This task calls for copying every line in the data below that contains the word "cihazı".
(Given information begins)
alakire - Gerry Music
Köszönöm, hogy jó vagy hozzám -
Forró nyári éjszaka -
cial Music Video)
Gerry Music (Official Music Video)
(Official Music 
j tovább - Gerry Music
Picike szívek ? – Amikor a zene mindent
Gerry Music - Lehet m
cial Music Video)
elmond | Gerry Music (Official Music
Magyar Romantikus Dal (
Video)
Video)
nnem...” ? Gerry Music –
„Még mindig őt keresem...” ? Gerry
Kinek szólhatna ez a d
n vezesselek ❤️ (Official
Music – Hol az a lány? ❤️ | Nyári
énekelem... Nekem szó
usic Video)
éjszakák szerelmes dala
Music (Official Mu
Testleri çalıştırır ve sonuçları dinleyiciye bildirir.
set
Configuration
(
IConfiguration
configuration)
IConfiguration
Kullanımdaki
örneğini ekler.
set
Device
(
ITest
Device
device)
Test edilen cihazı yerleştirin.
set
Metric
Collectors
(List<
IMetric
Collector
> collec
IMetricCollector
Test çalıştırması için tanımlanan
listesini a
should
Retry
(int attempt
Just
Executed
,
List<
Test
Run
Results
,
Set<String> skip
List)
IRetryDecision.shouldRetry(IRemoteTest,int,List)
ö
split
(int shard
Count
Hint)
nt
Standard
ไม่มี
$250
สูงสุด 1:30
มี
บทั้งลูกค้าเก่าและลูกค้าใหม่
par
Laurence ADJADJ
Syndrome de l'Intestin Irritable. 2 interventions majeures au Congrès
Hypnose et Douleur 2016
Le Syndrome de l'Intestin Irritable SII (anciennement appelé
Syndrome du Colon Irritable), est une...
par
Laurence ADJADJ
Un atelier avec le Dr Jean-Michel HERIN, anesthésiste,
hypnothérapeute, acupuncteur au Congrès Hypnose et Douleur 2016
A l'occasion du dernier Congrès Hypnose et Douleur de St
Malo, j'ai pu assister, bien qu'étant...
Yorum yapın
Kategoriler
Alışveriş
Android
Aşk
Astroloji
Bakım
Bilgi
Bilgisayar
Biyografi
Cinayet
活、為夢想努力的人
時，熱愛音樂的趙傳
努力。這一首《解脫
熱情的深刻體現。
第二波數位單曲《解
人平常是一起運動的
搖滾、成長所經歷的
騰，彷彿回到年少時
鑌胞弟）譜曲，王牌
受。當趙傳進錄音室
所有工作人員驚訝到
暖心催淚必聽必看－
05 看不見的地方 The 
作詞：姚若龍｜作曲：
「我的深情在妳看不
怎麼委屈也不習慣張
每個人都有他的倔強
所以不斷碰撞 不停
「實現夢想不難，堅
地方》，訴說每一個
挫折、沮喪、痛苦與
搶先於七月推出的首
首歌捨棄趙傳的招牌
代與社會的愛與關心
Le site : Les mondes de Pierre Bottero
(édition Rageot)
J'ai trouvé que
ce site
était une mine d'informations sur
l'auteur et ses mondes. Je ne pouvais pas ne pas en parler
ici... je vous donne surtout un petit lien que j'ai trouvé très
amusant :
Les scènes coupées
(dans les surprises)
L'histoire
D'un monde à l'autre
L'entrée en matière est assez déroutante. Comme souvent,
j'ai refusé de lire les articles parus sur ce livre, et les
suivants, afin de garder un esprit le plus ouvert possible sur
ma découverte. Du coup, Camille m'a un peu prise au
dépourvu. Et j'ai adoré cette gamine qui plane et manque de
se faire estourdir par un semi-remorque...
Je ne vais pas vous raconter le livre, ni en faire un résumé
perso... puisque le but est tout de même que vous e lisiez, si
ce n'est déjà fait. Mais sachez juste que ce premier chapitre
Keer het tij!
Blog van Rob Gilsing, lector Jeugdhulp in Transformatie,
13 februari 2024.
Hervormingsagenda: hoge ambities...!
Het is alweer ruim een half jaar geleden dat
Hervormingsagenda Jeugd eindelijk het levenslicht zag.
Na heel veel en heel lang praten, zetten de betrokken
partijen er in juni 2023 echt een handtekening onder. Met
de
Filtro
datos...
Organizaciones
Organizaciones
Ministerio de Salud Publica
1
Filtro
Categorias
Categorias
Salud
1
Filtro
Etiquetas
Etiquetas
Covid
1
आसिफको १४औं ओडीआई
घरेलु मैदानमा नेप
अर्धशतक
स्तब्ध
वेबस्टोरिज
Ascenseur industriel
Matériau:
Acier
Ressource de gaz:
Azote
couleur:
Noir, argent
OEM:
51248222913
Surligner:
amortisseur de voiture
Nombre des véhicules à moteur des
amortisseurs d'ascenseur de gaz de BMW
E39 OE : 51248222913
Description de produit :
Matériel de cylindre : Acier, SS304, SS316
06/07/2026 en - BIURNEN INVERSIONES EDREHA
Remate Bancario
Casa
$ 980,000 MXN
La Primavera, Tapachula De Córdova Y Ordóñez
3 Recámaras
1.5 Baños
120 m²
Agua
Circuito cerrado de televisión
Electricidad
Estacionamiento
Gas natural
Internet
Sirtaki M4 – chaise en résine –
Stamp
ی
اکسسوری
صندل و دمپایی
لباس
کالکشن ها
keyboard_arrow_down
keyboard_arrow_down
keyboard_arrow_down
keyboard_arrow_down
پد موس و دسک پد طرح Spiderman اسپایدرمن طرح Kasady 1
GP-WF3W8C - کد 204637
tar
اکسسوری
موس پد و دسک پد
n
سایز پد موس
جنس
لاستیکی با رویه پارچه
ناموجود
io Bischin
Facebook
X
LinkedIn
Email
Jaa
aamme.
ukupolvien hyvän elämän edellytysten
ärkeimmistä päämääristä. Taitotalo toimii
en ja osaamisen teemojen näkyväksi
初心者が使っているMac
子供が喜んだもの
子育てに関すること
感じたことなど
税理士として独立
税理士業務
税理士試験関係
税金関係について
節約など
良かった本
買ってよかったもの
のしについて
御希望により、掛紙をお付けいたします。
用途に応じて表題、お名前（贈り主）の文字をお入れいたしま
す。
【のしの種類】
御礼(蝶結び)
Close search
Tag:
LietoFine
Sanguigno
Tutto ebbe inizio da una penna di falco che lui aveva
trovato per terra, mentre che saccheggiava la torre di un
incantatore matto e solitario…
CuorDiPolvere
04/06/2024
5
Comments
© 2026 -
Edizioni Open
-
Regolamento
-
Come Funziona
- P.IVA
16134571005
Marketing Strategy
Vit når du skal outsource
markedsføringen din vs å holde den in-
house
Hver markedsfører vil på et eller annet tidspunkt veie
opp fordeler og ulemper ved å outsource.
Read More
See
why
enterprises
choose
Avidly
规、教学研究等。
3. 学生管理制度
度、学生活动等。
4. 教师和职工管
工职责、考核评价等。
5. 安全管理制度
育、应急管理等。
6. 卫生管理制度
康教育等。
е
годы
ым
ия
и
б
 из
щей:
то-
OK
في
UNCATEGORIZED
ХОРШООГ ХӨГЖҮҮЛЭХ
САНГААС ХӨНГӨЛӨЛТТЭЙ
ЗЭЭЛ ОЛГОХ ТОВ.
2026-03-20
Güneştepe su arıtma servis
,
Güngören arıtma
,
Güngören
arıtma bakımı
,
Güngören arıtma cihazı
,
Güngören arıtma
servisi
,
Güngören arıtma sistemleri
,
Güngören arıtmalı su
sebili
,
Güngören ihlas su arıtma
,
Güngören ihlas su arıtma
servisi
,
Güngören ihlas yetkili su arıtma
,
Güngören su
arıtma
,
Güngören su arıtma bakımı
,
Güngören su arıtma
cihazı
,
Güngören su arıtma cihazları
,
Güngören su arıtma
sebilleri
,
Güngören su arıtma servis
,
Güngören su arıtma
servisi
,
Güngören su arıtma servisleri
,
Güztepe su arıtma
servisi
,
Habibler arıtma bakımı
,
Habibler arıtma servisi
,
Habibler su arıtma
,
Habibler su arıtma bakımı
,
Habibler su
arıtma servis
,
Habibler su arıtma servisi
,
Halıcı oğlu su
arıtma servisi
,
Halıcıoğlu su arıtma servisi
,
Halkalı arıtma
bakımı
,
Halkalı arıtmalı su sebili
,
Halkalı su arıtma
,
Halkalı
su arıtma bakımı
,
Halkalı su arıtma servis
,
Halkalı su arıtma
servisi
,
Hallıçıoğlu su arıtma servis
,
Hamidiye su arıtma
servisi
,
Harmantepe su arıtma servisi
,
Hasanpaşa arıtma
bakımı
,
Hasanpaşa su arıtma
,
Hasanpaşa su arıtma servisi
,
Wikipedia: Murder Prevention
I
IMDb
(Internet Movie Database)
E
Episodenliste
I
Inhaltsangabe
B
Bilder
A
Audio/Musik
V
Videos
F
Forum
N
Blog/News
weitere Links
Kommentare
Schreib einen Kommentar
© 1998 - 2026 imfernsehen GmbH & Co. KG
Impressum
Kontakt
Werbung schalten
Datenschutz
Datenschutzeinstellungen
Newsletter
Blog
(Given information ends)
• _Task answer_:
Test edilen cihazı yerleştirin.
Güngören arıtma cihazı
cihazı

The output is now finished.